## Your objective
Write out, word for word, every line in the data below from the one containing "le, por eso" to the one containing "última hora sin", both of them included.

## Material for the task
══════════════════════════════

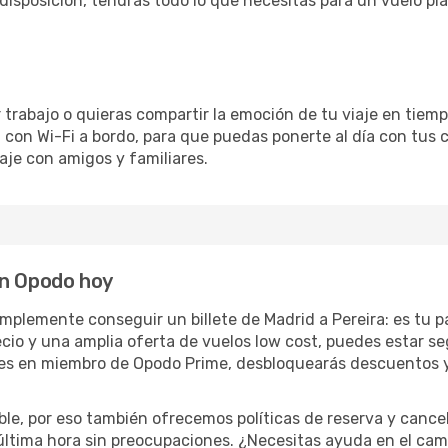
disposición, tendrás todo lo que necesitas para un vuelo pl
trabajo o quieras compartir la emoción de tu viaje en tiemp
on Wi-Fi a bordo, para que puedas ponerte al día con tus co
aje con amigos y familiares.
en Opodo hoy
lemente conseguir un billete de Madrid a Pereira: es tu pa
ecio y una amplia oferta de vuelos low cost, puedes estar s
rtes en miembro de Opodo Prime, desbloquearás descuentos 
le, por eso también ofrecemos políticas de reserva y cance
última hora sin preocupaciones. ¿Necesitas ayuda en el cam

══════════════════════════════

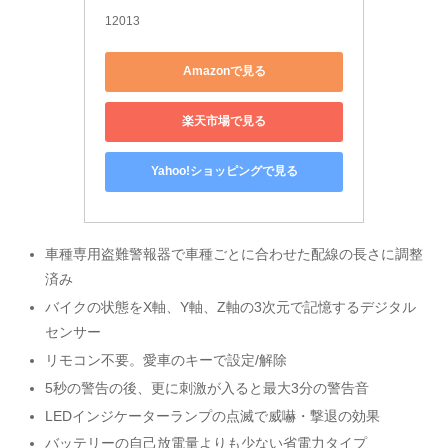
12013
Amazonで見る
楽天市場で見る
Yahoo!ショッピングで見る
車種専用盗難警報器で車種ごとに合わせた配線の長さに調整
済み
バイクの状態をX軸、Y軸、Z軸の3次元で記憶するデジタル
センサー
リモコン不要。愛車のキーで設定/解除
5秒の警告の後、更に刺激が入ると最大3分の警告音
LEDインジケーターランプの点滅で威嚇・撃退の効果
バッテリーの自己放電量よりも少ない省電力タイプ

══════════════════════════════

## Exercise output
le, por eso también ofrecemos políticas de reserva y cance
última hora sin preocupaciones. ¿Necesitas ayuda en el cam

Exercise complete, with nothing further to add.